THE Zimbabwe Energy Regulatory Authority (Zera) says the
fuel supply crisis has reached catastrophic levels as the 100-million-litre
consignment procured last week at a cost of US$60 million has already been
exhausted.
The revelations were made during a hearing by the
parliamentary portfolio committee on Energy and Power Development in Harare
yesterday.
This is contrary to what Energy minister Joram Gumbo
claimed on Monday when he insisted Zimbabwe had enough fuel stocks. He said
long, winding queues were a result of panic buying.
Appearing before the committee, chaired by Binga North
legislator Joel Guebuzza, acting Zera chief executive officer Eddington
Mazambani said service stations are running dry. He said the 100 million litres
secured last Friday was gobbled up well before dealers could secure the
required two weeks’ supply to cushion themselves from the crisis.
He said some of the money was used to pay for fuel arrears
accumulated in recent weeks.
Mazambani said the country was almost totally dry when
government allocated the US$60 million for the purchase of 100 million litres.

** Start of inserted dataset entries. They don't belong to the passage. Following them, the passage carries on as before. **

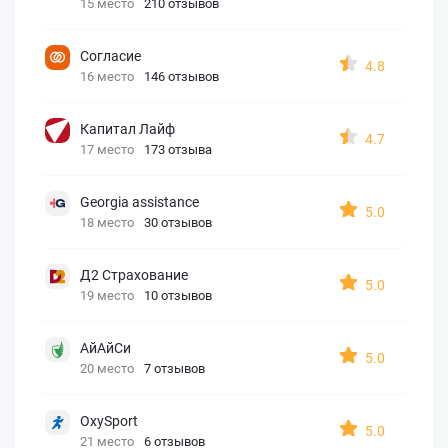
15 место
210 отзывов
Согласие
4.8
16 место
146 отзывов
Капитал Лайф
4.7
17 место
173 отзыва
Georgia assistance
5.0
18 место
30 отзывов
Д2 Страхование
5.0
19 место
10 отзывов
АйАйСи
5.0
20 место
7 отзывов
OxySport
5.0
21 место
6 отзывов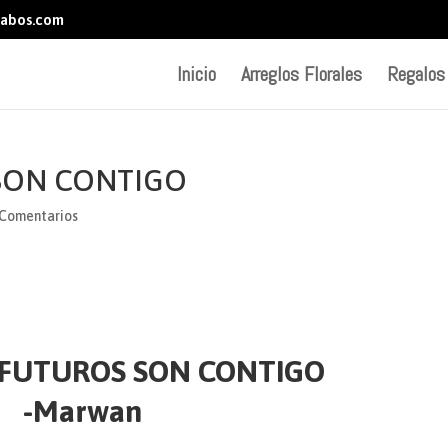
abos.com
Inicio
Arreglos Florales
Regalos
SON CONTIGO
 Comentarios
 FUTUROS SON CONTIGO
-Marwan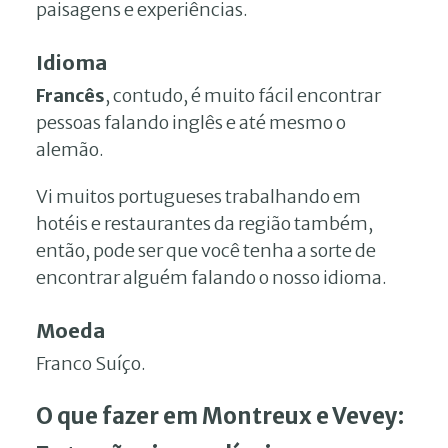
paisagens e experiências.
Idioma
Francês
, contudo, é muito fácil encontrar
pessoas falando inglês e até mesmo o
alemão.
Vi muitos portugueses trabalhando em
hotéis e restaurantes da região também,
então, pode ser que você tenha a sorte de
encontrar alguém falando o nosso idioma.
Moeda
Franco Suíço.
O que fazer em Montreux e Vevey: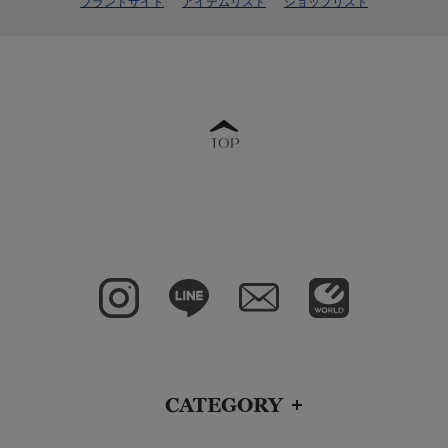
ブランドサイト
アイテムリスト
ショップリスト
TOP
CATEGORY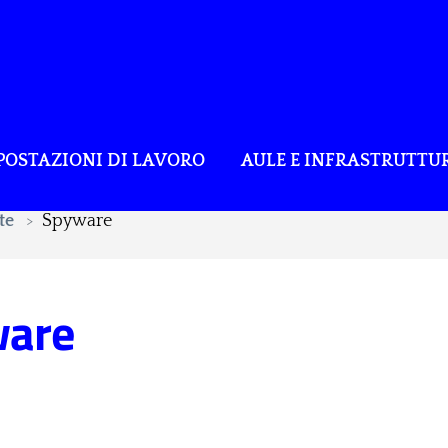
POSTAZIONI DI LAVORO
AULE E INFRASTRUTTU
te
Spyware
ware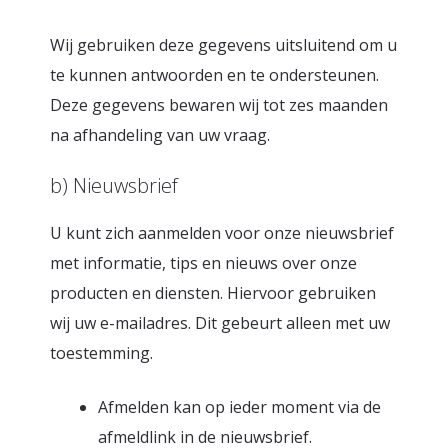
Wij gebruiken deze gegevens uitsluitend om u
te kunnen antwoorden en te ondersteunen.
Deze gegevens bewaren wij tot zes maanden
na afhandeling van uw vraag.
b) Nieuwsbrief
U kunt zich aanmelden voor onze nieuwsbrief
met informatie, tips en nieuws over onze
producten en diensten. Hiervoor gebruiken
wij uw e-mailadres. Dit gebeurt alleen met uw
toestemming.
Afmelden kan op ieder moment via de
afmeldlink in de nieuwsbrief.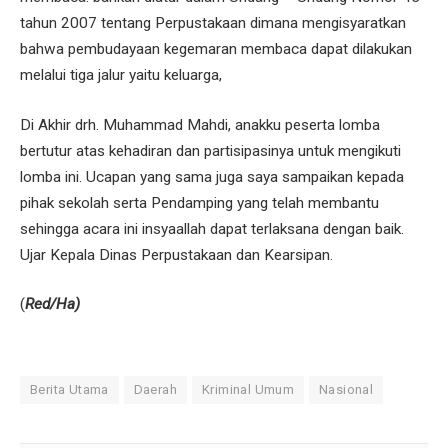
tahun 2007 tentang Perpustakaan dimana mengisyaratkan
bahwa pembudayaan kegemaran membaca dapat dilakukan
melalui tiga jalur yaitu keluarga,
Di Akhir drh. Muhammad Mahdi, anakku peserta lomba
bertutur atas kehadiran dan partisipasinya untuk mengikuti
lomba ini. Ucapan yang sama juga saya sampaikan kepada
pihak sekolah serta Pendamping yang telah membantu
sehingga acara ini insyaallah dapat terlaksana dengan baik.
Ujar Kepala Dinas Perpustakaan dan Kearsipan.
(
Red/Ha)
Berita Utama
Daerah
Kriminal Umum
Nasional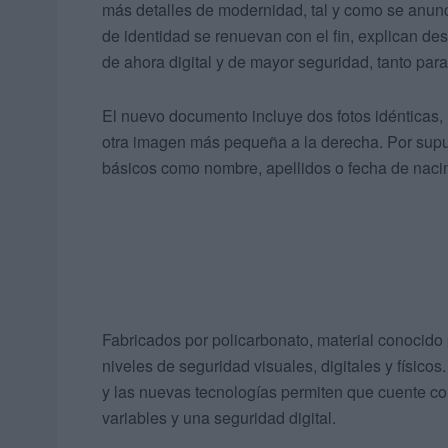
más detalles de modernidad, tal y como se anun
de identidad se renuevan con el fin, explican desd
de ahora digital y de mayor seguridad, tanto par
El nuevo documento incluye dos fotos idénticas,
otra imagen más pequeña a la derecha. Por supu
básicos como nombre, apellidos o fecha de naci
Fabricados por policarbonato, material conocido 
niveles de seguridad visuales, digitales y físicos
y las nuevas tecnologías permiten que cuente co
variables y una seguridad digital.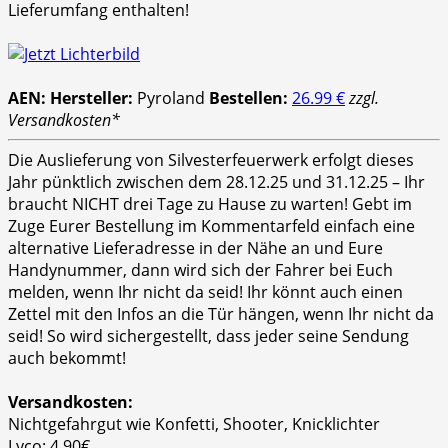
Lieferumfang enthalten!
AEN:
Hersteller:
Pyroland
Bestellen:
26.99 €
zzgl.
Versandkosten*
Die Auslieferung von Silvesterfeuerwerk erfolgt dieses
Jahr pünktlich zwischen dem 28.12.25 und 31.12.25 – Ihr
braucht NICHT drei Tage zu Hause zu warten! Gebt im
Zuge Eurer Bestellung im Kommentarfeld einfach eine
alternative Lieferadresse in der Nähe an und Eure
Handynummer, dann wird sich der Fahrer bei Euch
melden, wenn Ihr nicht da seid! Ihr könnt auch einen
Zettel mit den Infos an die Tür hängen, wenn Ihr nicht da
seid! So wird sichergestellt, dass jeder seine Sendung
auch bekommt!
Versandkosten:
Nichtgefahrgut wie Konfetti, Shooter, Knicklichter
Lyco: 4,90€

As such, he said, suppliers are opting to hold on to their
stocks at bonded warehouses in Msasa, Harare and are demanding payment upfront.
“The US$60 million is for two weeks’ supply, but because we
were already at zero, that can last for a week instead of the two weeks as
everyone is thirsty to fill up their cars. The US$60 million has already been
exhausted; it came when we were at zero and it went to the market and was
exhausted,” Mazambani said.
He said Zera was pleading with the Reserve Bank of Zimbabwe
(RBZ) to release more foreign currency in order to allow fuel dealers to
acquire the commodity ahead of the festive season when demand surges on the
back of increased travel.
Mazambani told the committee that the regulator could not
effectively monitor the amount of fuel on the market because the RBZ was not
availing information on its allocations to oil companies.
“The issue of allocation for us as a regulator is a black
box. We don’t know how much per week they allocate to the oil companies.
Because if they were doing that we would know that, for example Petrotrade is
given such an amount. Since the issue of the allocation of forex is a black
box, we can’t really go into the market and enforce and say how you have
allocated this money?” Mazambani said.
Zera is also lobbying government to allow service stations
to sell fuel in foreign currency to allow them to directly source supplies.